1号警備は他の警備の中でも年収は安い部類に入ります。

警備員の平均年収ベースで300万円に満たない280万円前後の会社が多いようです。

2号警備で働く場合の年収

2号警備とは、交通誘導やイベントによる混雑を抑える警備です。

前述しましたが、交通警備を行うには交通警備業務検定の資格を持っていなければできません。

また、道路工事などを夜間に行う場合には深夜給がつく場合もあり、1号警備よりも年収ベースとしては高い傾向にあるのが特徴です。

深夜給がつかない警備だと年収300万円程度、深夜給や宿直給がつく会社だと310万円~320万円前後でしょう。

3号警備で働く場合の年収

3号警備は輸送業務の警備を担います。

例えば、現金輸送の仕事などがこれにあたります。

レアなケースですが、放射性物質や有害物質の輸送警備に関わることもあるのです。

1号警備や2号警備よりも比較的リスクが高く、貴重品運搬警備業務検定の膝下鵜も持っていなければいけません。

危険性が高い分、年収も1号検定や2号検定と比べると高い年収を得ることができます。

350万円~400万円の年収を得ることができると言われています。

4号警備で働く場合の年収

4号警備は身辺警備を行います。

いわゆるSP警備です。

芸能人やセレブな民間人は前述した公務員の要人SPでは守れませんので、一定の規模がある警備会社が身辺警備を受け持ちます。

芸能人の身辺警備は、身につけている装飾品の警備も併せて行っています、警備員の仕事において年収が一番高いのが、この身辺警備と言われています。

前述しましたが、平均年収は813万円です。

しかし、体力やスキルなど求められるレベルは非常に高いので、年収も高い分簡単にできる仕事ではありません。

これから警備員になる人へのアドバイス

警備員になる人はどのような人におすすめできるのでしょうか。

一番は、人を守ることに有意義さを感じて、社会貢献する意識の高い人でしょう。

年収が高い職業ではありませんので、年収を沢山貰いたいという人にはおすすめできません。

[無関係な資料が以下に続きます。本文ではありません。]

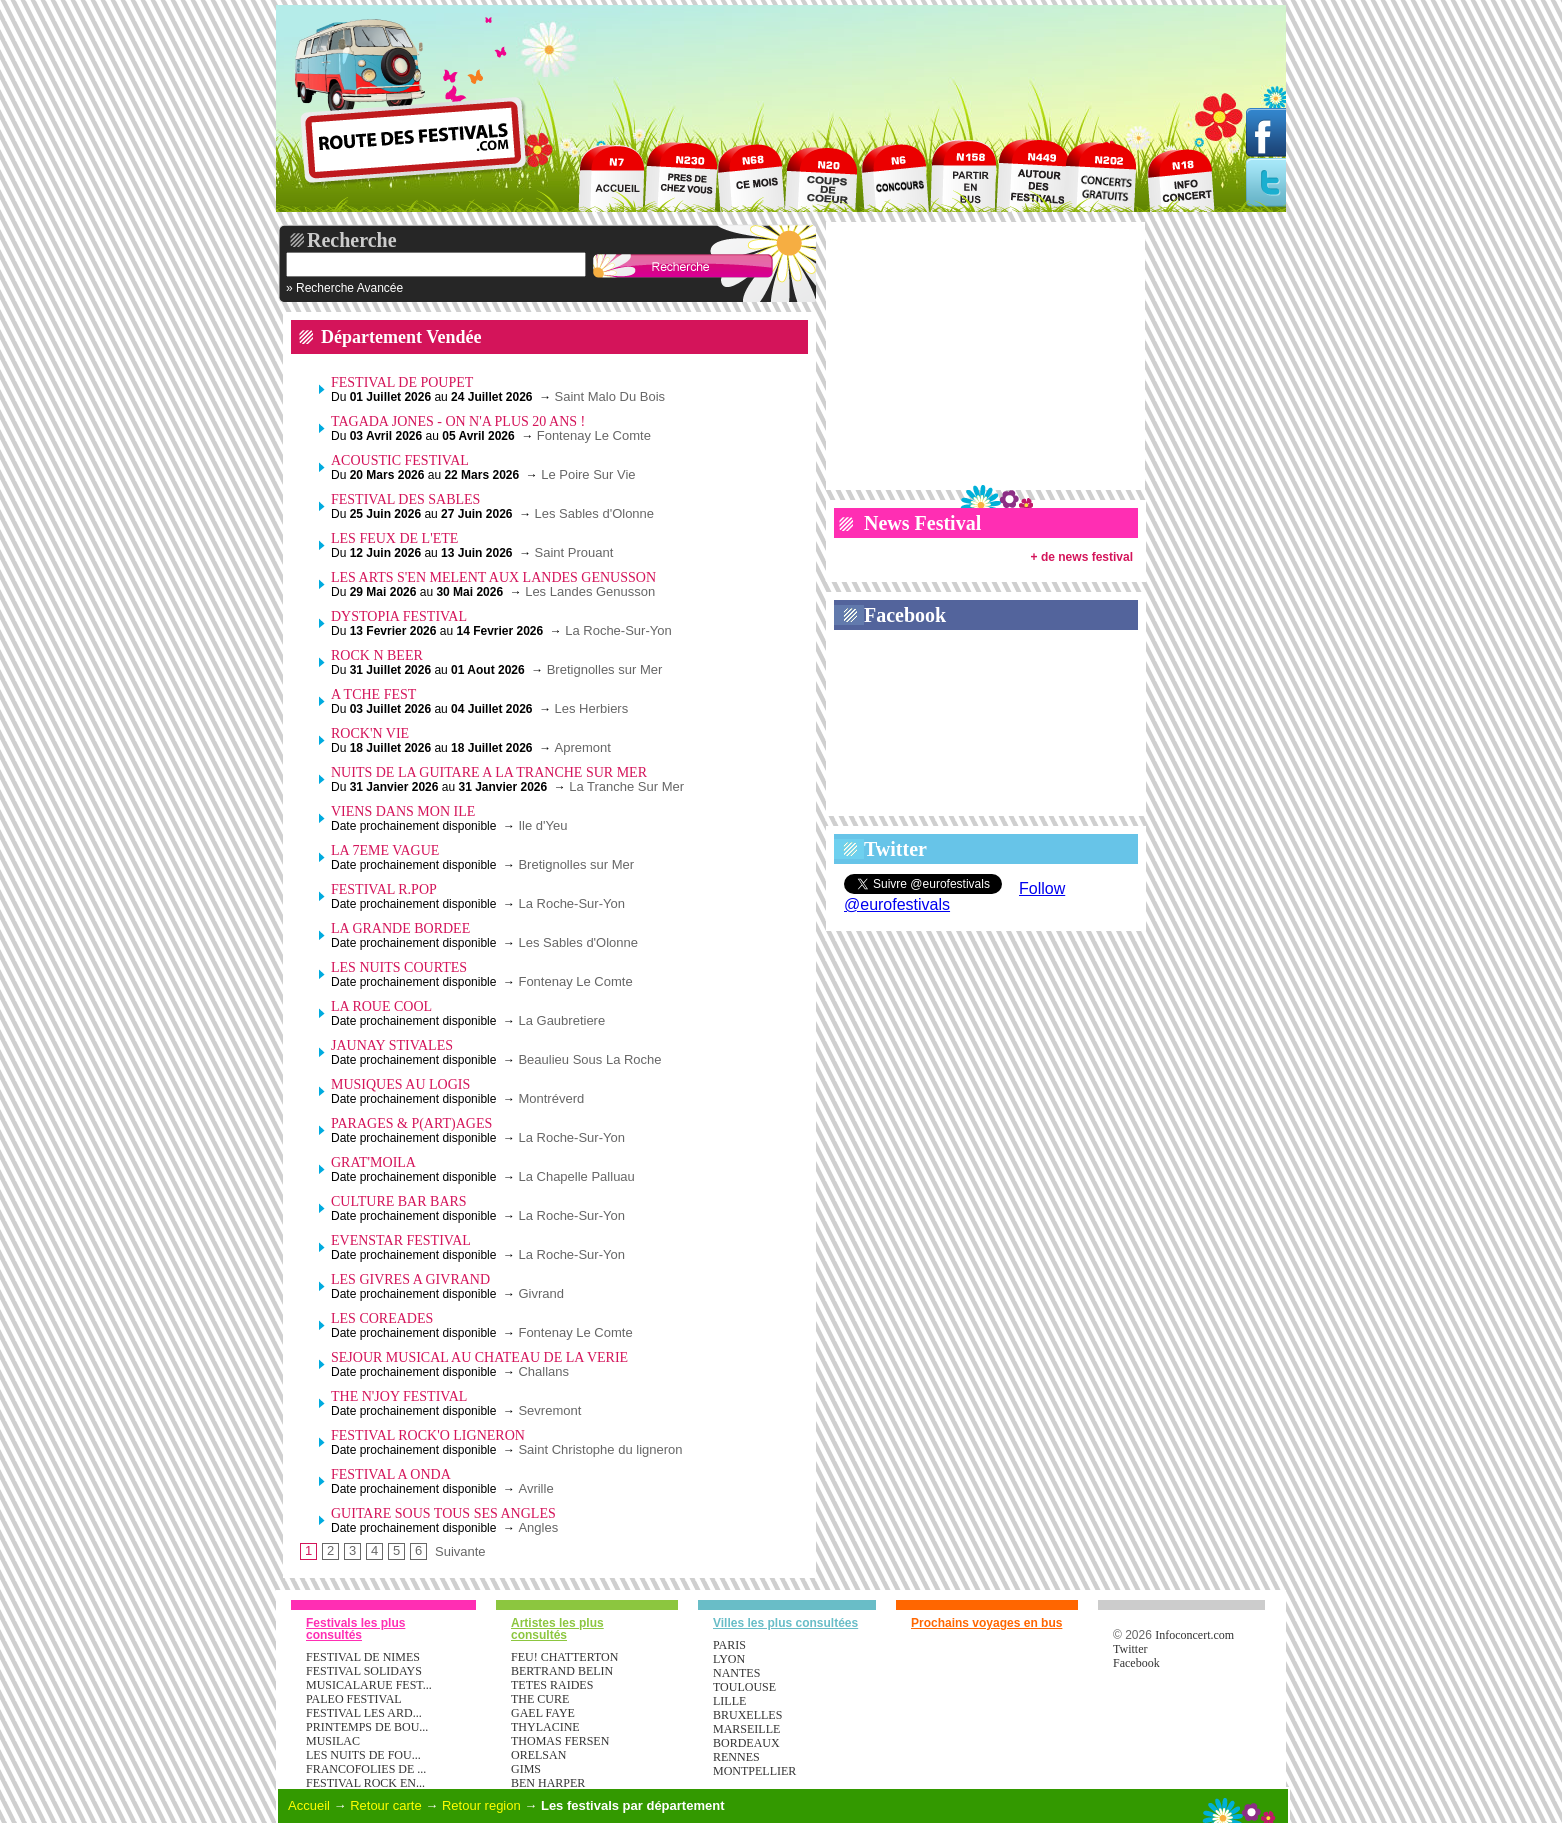  What do you see at coordinates (605, 669) in the screenshot?
I see `Bretignolles sur Mer` at bounding box center [605, 669].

年収の低さよりも社会貢献度の高さを重視する人などにはおすすめの職業だと言えます。

また、いくつかの資格があると警備員としての仕事の幅が広がりますので、常に向上心にあふれていてスキルを上達させたいと思っている人も、警備員に向いています。

スキルアップを常に考えているとすると、もしかすると1ヶ所の会社だけではスキルアップは難しいかもしれません。

得意とする警備の種類が偏りがちになるので、キャリアアップを考えるならば、転職して違ったタイプの警備ができる会社に転職する方法もあります。

前職のキャリアも活かすことができるし、条件の良い会社を見つけると年収も上がる可能性があります。

なるべく多くの資格を取りながらレベルアップしていくことができるでしょう。

さいごに

警備員の仕事は300万円が平均年収なので、決して年収が高いというわけではありません。

しかし、人々の安心・安全を守ることができる非常に有意義な仕事だとも言えます。

また、警備員には多くの資格があるのは先ほど述べました。

沢山の資格を持つことで警備会社からも貴重な人材として一目置かれる存在になり、年収を上げることが期待できます。

キャリアや実績を積み重ねると、警備員の教育という更に年収が期待できる役職に就くことができるかもしれません。

警備員の仕事は、非常にやりがいのある面白い仕事だと言えます。